Personally, I would try to cite sources and make the writing seem less emotional unless making an appeal to emotion is part of the writing prompt. I think your teacher will think you're a sperg if you turn this in but if you try to make it look like you're taking a more objective stance on the topic they'll probably see it as a more convincing argument. say something like "X study shows men 6ft+ are far more likely to be promoted and make up the majority of CEOs" or something to that effect to show the inequality between people with different genetics and how others view them.
 
0/10 because this sounds inkwelly
 
Is this the full assignment? What grade are you in to where you can pass writing this amount of words this looks to be around 500.
"But yet" is not proper grammar.
Just say appearance or just say physical attractiveness instead of "appearance or looks".
Also when you wrote "If they say the same thing (like morning beautiful)" why would you include the "like" part in the quote instead of "if they say the same thing like (morning beautiful)."
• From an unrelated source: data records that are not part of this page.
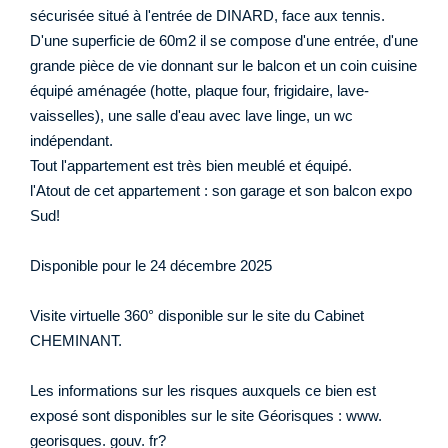
sécurisée situé à l'entrée de DINARD, face aux tennis.
D'une superficie de 60m2 il se compose d'une entrée, d'une
grande pièce de vie donnant sur le balcon et un coin cuisine
équipé aménagée (hotte, plaque four, frigidaire, lave-
vaisselles), une salle d'eau avec lave linge, un wc
indépendant.
Tout l'appartement est très bien meublé et équipé.
l'Atout de cet appartement : son garage et son balcon expo
Sud!
Disponible pour le 24 décembre 2025
Visite virtuelle 360° disponible sur le site du Cabinet
CHEMINANT.
Les informations sur les risques auxquels ce bien est
exposé sont disponibles sur le site Géorisques : www.
georisques. gouv. fr?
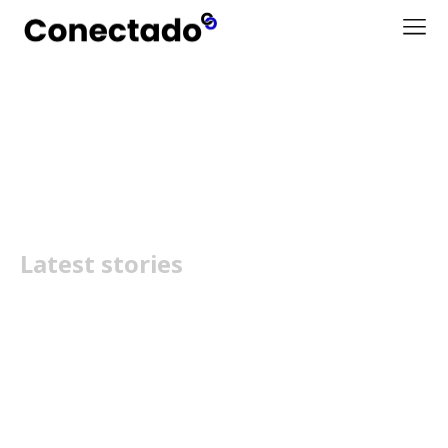
Pesquisa Google
Latest stories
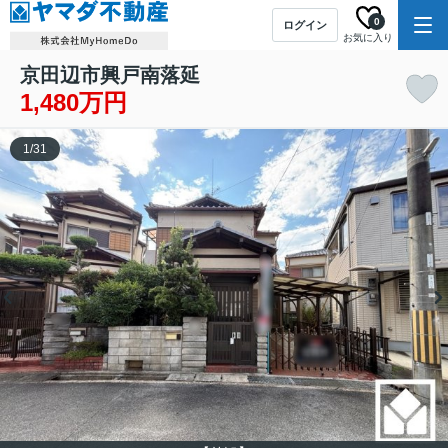
0
ログイン
お気に入り
京田辺市興戸南落延
1,480万円
1
/
31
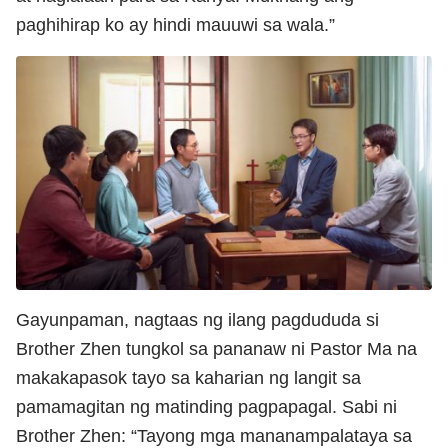
paghihirap ko ay hindi mauuwi sa wala.”
Gayunpaman, nagtaas ng ilang pagdududa si
Brother Zhen tungkol sa pananaw ni Pastor Ma na
makakapasok tayo sa kaharian ng langit sa
pamamagitan ng matinding pagpapagal. Sabi ni
Brother Zhen: “Tayong mga mananampalataya sa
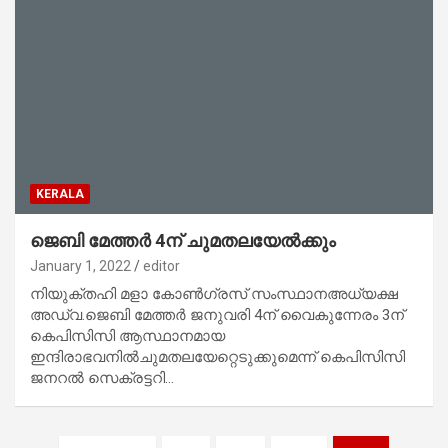
KERALA
ജെബി മേത്തര്‍ 4ന് ചുമതലയേല്‍ക്കും
January 1, 2022
editor
നിയുക്തഹി മളാ കോണ്‍ഗ്രസ് സംസ്ഥാനഅധ്യക്ഷ
അഡ്വ.ജെബി മേത്തര്‍ ജനുവരി 4ന് വൈകുന്നേരം 3ന്
കെപിസിസി ആസ്ഥാനമായ
ഇന്ദിരാഭവനില്‍ചുമതലയേറ്റെടുക്കുമെന്ന് കെപിസിസി
ജനറല്‍ സെക്രട്ടറി…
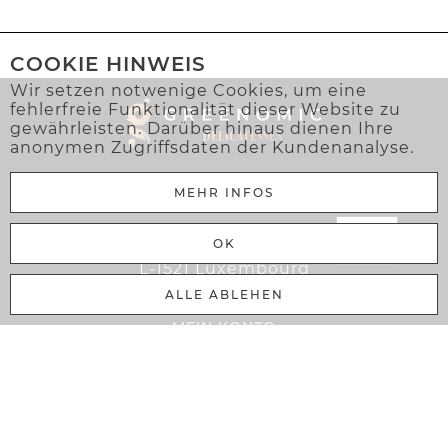
COOKIE HINWEIS
Wir setzen notwenige Cookies, um eine
fehlerfreie Funktionalität dieser Website zu
gewährleisten. Darüber hinaus dienen Ihre
anonymen Zugriffsdaten der Kundenanalyse.
MEHR INFOS
Greenomic Delicatessen Sàrl
OK
106 Rue Adolphe Fischer
L-1521 Luxembourg
ALLE ABLEHEN
MEIN KONTO
Warenkorb
Anmelden
Registrieren
Gewerbekunde
Mein Konto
When mentioning halo effect you wrote "search it up", provide your own evidence or at least paraphrase briefly what it means you lazy retard.
Why would you randomly bring up immigration and tie racism to lookism WITHOUT EVEN PROVIDING EVIDENCE??? It makes 0 fucking sense and it is not even true as foids are more democrat leaning who happen to be the party that supports immigration.
When you write about the Indian janitor you just start a new sentence with no punctuation. Also the default font looks like shit.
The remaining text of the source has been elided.